Excerpts from a dataset:
++++
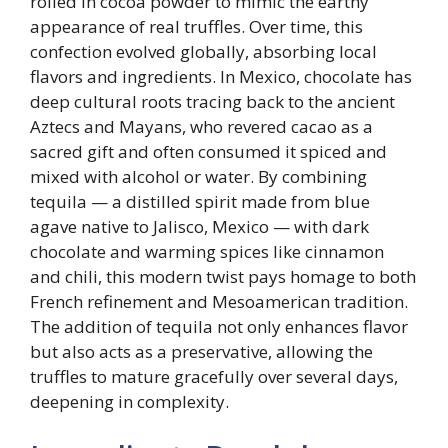
rolled in cocoa powder to mimic the earthy
appearance of real truffles. Over time, this
confection evolved globally, absorbing local
flavors and ingredients. In Mexico, chocolate has
deep cultural roots tracing back to the ancient
Aztecs and Mayans, who revered cacao as a
sacred gift and often consumed it spiced and
mixed with alcohol or water. By combining
tequila — a distilled spirit made from blue
agave native to Jalisco, Mexico — with dark
chocolate and warming spices like cinnamon
and chili, this modern twist pays homage to both
French refinement and Mesoamerican tradition.
The addition of tequila not only enhances flavor
but also acts as a preservative, allowing the
truffles to mature gracefully over several days,
deepening in complexity.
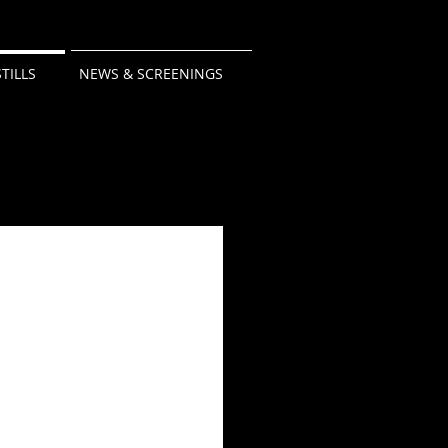
STILLS
NEWS & SCREENINGS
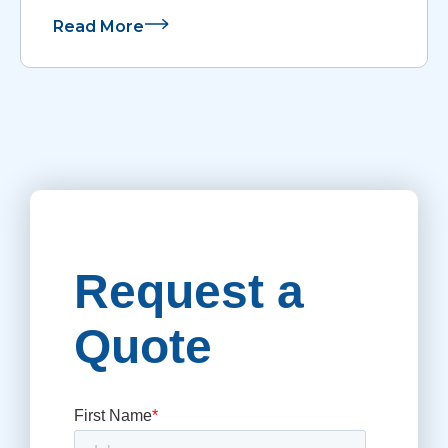
Read More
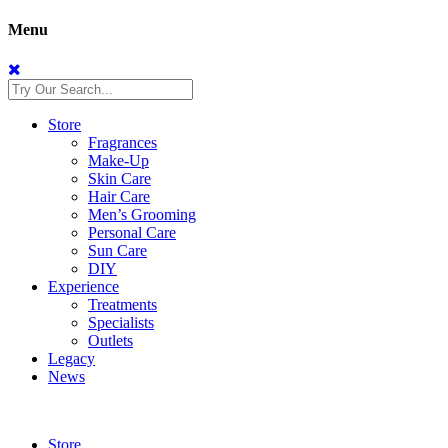
Menu
Store
Fragrances
Make-Up
Skin Care
Hair Care
Men’s Grooming
Personal Care
Sun Care
DIY
Experience
Treatments
Specialists
Outlets
Legacy
News
Store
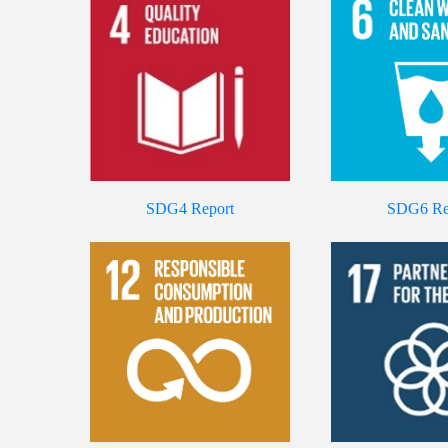
SDG4 Report
SDG6 Re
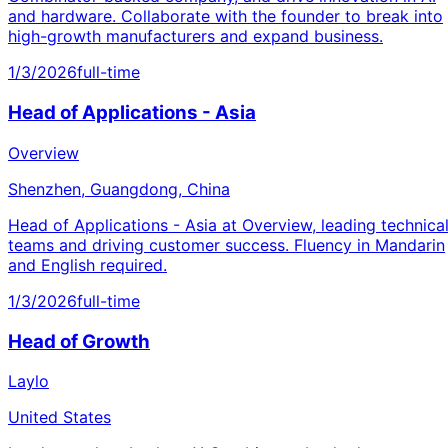
and hardware. Collaborate with the founder to break into
high-growth manufacturers and expand business.
1/3/2026
full-time
Head of Applications - Asia
Overview
Shenzhen, Guangdong, China
Head of Applications - Asia at Overview, leading technica
teams and driving customer success. Fluency in Mandarin
and English required.
1/3/2026
full-time
Head of Growth
Laylo
United States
++++
Only the lines from the line with "and chili, this" through the end of the records belong in your copy. Repeat them exactly, without pictures.

| Answer to the exercise |
and chili, this modern twist pays homage to both
French refinement and Mesoamerican tradition.
The addition of tequila not only enhances flavor
but also acts as a preservative, allowing the
truffles to mature gracefully over several days,
deepening in complexity.
STILLS
NEWS & SCREENINGS
Read More
Menu
Store
Fragrances
Make-Up
Skin Care
Hair Care
Men’s Grooming
Personal Care
Sun Care
DIY
Experience
Treatments
Specialists
Outlets
Legacy
News
Store
SDG4 Report
SDG6 Re
and hardware. Collaborate with the founder to break into
high-growth manufacturers and expand business.
1/3/2026
full-time
Head of Applications - Asia
Overview
Shenzhen, Guangdong, China
Head of Applications - Asia at Overview, leading technica
teams and driving customer success. Fluency in Mandarin
and English required.
1/3/2026
full-time
Head of Growth
Laylo
United States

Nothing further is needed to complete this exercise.